10.12. 自訂 tensorboard 要記錄的東西

10.13. TensorFlow Functions

def cube(x):
    return x ** 3
cube(2)
8
cube(tf.constant(2.0))
<tf.Tensor: shape=(), dtype=float32, numpy=8.0>
tf_cube = tf.function(cube)
tf_cube
<tensorflow.python.eager.def_function.Function at 0x7f83d1c22a90>
tf_cube(2)
<tf.Tensor: shape=(), dtype=int32, numpy=8>
tf_cube(tf.constant(2.0))
<tf.Tensor: shape=(), dtype=float32, numpy=8.0>
@tf.function
def tf_cube(x):
    return x ** 3

Note: the rest of the code in this section is in appendix D.

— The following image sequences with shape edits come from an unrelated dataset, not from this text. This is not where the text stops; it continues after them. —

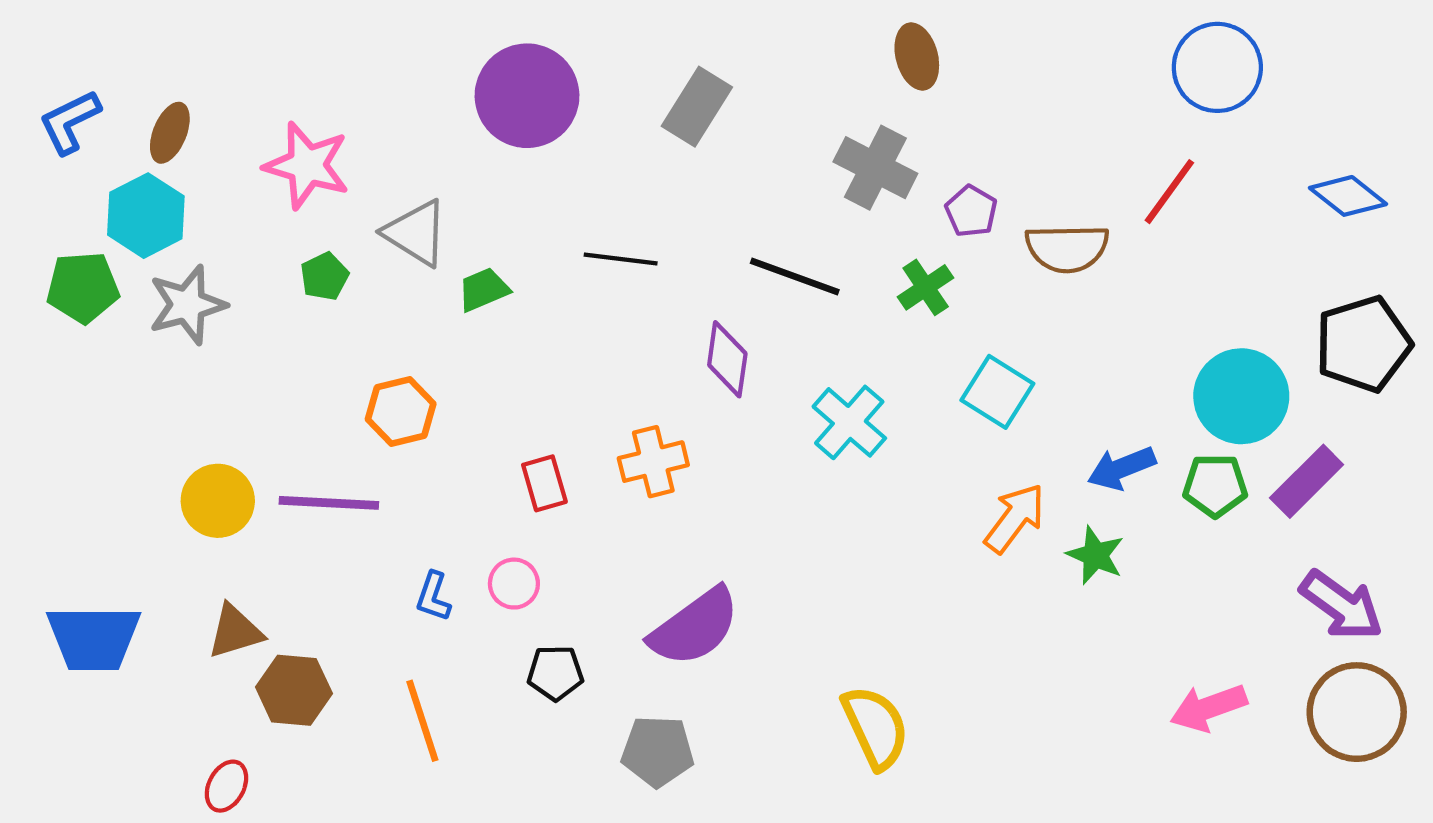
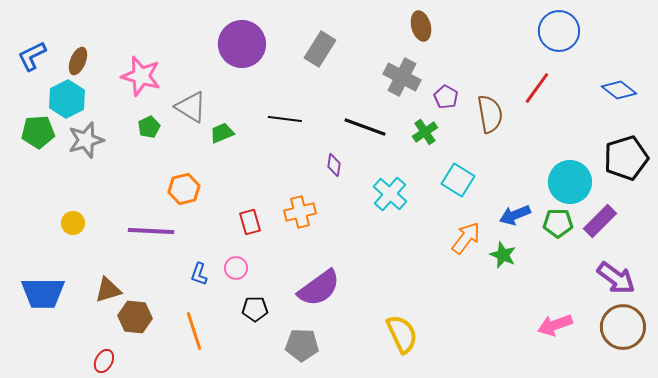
brown semicircle: (1067, 248) -> (490, 114), turned -99
purple diamond: (727, 359) -> (334, 165), size x0.7
yellow circle: (218, 501) -> (73, 223), moved, size x0.7

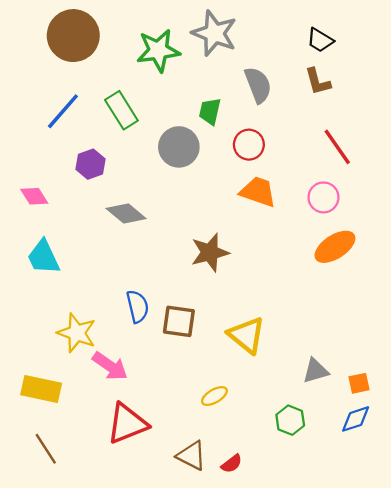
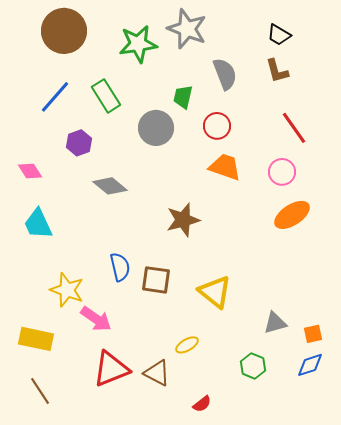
brown triangle: (191, 456) -> (157, 373), moved

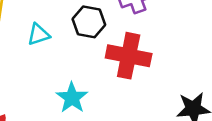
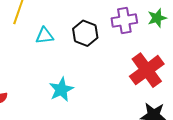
red cross: (129, 56) -> (147, 70), moved, turned 32

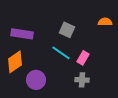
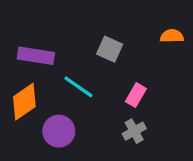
cyan line: (61, 53) -> (78, 87), moved
gray cross: (82, 80) -> (134, 131), turned -32

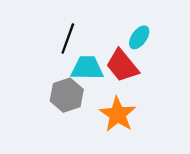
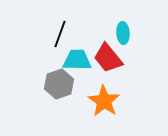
cyan ellipse: (139, 37) -> (123, 33), turned -40

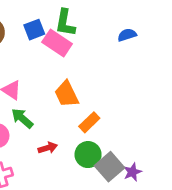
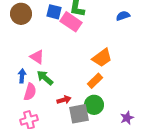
blue square: (34, 30) -> (54, 12), turned 35
orange trapezoid: (67, 94) -> (102, 58), moved, turned -100
gray square: (110, 167) -> (79, 114), moved, turned 30

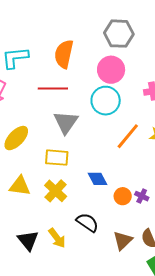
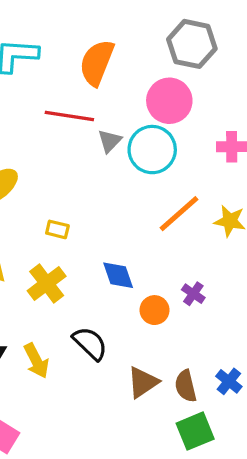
gray triangle: (66, 122) -> (110, 141), moved, size x0.6
yellow rectangle: (57, 158) -> (57, 229), size x0.6
purple cross: (142, 196) -> (193, 294), moved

10.13.1. TF Functions and Concrete Functions

concrete_function = tf_cube.get_concrete_function(tf.constant(2.0))
concrete_function
<ConcreteFunction tf_cube(x) at 0x7F843148D910>
concrete_function(tf.constant(2.0))
<tf.Tensor: shape=(), dtype=float32, numpy=8.0>
concrete_function is tf_cube.get_concrete_function(tf.constant(2.0))
True

10.13.2. Exploring Function Definitions and Graphs

concrete_function.graph
<tensorflow.python.framework.func_graph.FuncGraph at 0x7f8441219040>
ops = concrete_function.graph.get_operations()
ops
[<tf.Operation 'x' type=Placeholder>,
 <tf.Operation 'pow/y' type=Const>,
 <tf.Operation 'pow' type=Pow>,
 <tf.Operation 'Identity' type=Identity>]
pow_op = ops[2]
list(pow_op.inputs)
[<tf.Tensor 'x:0' shape=() dtype=float32>,
 <tf.Tensor 'pow/y:0' shape=() dtype=float32>]
pow_op.outputs
[<tf.Tensor 'pow:0' shape=() dtype=float32>]
concrete_function.graph.get_operation_by_name('x')
<tf.Operation 'x' type=Placeholder>
concrete_function.graph.get_tensor_by_name('Identity:0')
<tf.Tensor 'Identity:0' shape=() dtype=float32>
concrete_function.function_def.signature
name: "__inference_tf_cube_3515915"
input_arg {
  name: "x"
  type: DT_FLOAT
}
output_arg {
  name: "identity"
  type: DT_FLOAT
}

10.13.3. How TF Functions Trace Python Functions to Extract Their Computation Graphs

@tf.function
def tf_cube(x):
    print(f"x = {x}")
    return x ** 3
result = tf_cube(tf.constant(2.0))
x = Tensor("x:0", shape=(), dtype=float32)
result
<tf.Tensor: shape=(), dtype=float32, numpy=8.0>
result = tf_cube(2)
x = 2
result = tf_cube(3)
x = 3
result = tf_cube(tf.constant([[1., 2.]]))  # New shape: trace!
x = Tensor("x:0", shape=(1, 2), dtype=float32)
result = tf_cube(tf.constant([[3., 4.], [5., 6.]]))  # New shape: trace!
x = Tensor("x:0", shape=(2, 2), dtype=float32)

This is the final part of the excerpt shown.